年末年始は、師走という名の通り、忙しい。 大掃除やお正月の支度が、その主なもの。 お正月を迎える上で、普通の人は年末になると、 必死で年賀状を書きはじめる。 しかし、必死になって年賀状を書く人が多ければ多いほど…… それは、届ける人も多く必要ということになって。 かくして、郵便局は年末になると、 年末年始臨時郵便局員「ゆうメイト」を雇うのだ。 大部分は高校生。 働く理由は、人によってさまざま。 悠のように、必要な経費を稼ぐために働く人もいれば、 休みを有効に使うという目的で働く人もいる。 働く場所も、希望によりさまざま。 冷たい風の吹く中を、自転車で回って郵便物を届ける外務。 郵便物を配達しやすいように区分する内務。
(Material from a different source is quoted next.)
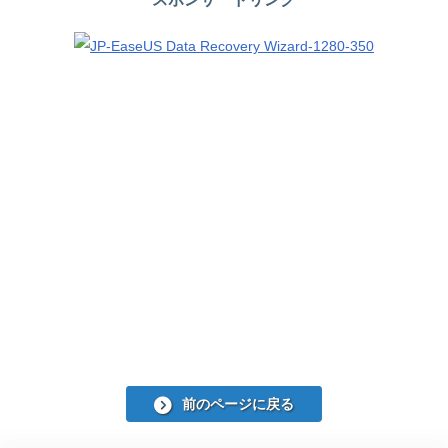
前のページに戻る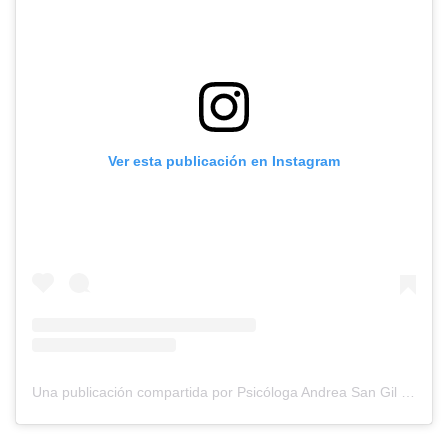
Ver esta publicación en Instagram
Una publicación compartida por Psicóloga Andrea San Gil (@psicologiasincera)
「おはよーございますっ☆」 「あ、おはよーっ」 「おっはよ〜♪」 8時15分に郵便局について。 半に勤務が始まる。 当面の今日の仕事は……第9区の大区分。 「3の16、3の……19っ、3の……」 県、市までは郵便局に運ばれてきた時点で、すでに区分されていて。 その後配達のエリアごとに、郵便課内務の人が、区分する。 この配達のエリアが、第9区とか第10区と呼ばれるもので、 県、市、町、丁までで分けられている。 その後の番地で分けるのが、大区分。 「3の5、3の7、3の……6」 左手に50枚ほどをまとめて持ち、親指で1枚ずつずらして。 表に書かれた住所、その部分を、間違えないように読み上げながら。 右手で区分棚のブロックに放りこむ。 ときには、裏に書かれたイラストのカラーインクが、 表に染み出していたりするものもあって。 興味半分に、裏返してみたりもする。 今年……今度の干支は、龍。
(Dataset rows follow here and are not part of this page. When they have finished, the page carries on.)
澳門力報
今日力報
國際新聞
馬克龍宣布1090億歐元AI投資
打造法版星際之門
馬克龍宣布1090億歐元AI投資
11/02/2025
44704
「あれ……」 何気なく、仕分けるために手に取って。 真っ白な紙面に整列しているのは、見覚えのある筆跡。 差出人に目を走らせると。 「やっぱり……」 吹利県吹利市……水瀬璃慧。 宛先は、京都府左京区……狭淵美樹。 (見覚えはあるんだけど……誰だっけ……) つい、と考えこんで。 数瞬後に、気付く。 (神酒さんじゃない……) 普段、ネットでしか会わないから。 なかなか本名がでてこない。 (神酒さんって……京都に住んでたんだ……) 他にも。 平塚花澄。一十。小滝ユラ。雪丘望。如月刹那。兼沢圭人…… 瑞鶴。ベーカリー楠。マリカ。グリーングラス…… こうしてみると…… 見えない不思議な力で繋がっているのかな……と。 何となく、実感。 ふと顔を上げると。 年賀状の一枚一枚を彩っている、きらきらと輝く、糸が。 送る人と。 受け取る人と。 通い合う、暖かい心。 ……繊い、貴い、絆が。 見えた……そんな気が、した。 (今年は……いろいろなことが、あった年だったなぁ……) 視界の隅で儚く消えた輝きに、思いを馳せて。 記憶の紗がかかった光景を、蘇らせて。 過ぎようとしている年に向かって、ひとこと。 (ありがとう) 心の中で、そっと、囁いた。
郵便局のアルバイトをしている悠の、とある時間の断片。
年賀状を見て、思うこと……
1999年の年末。12月の29、30日ころ。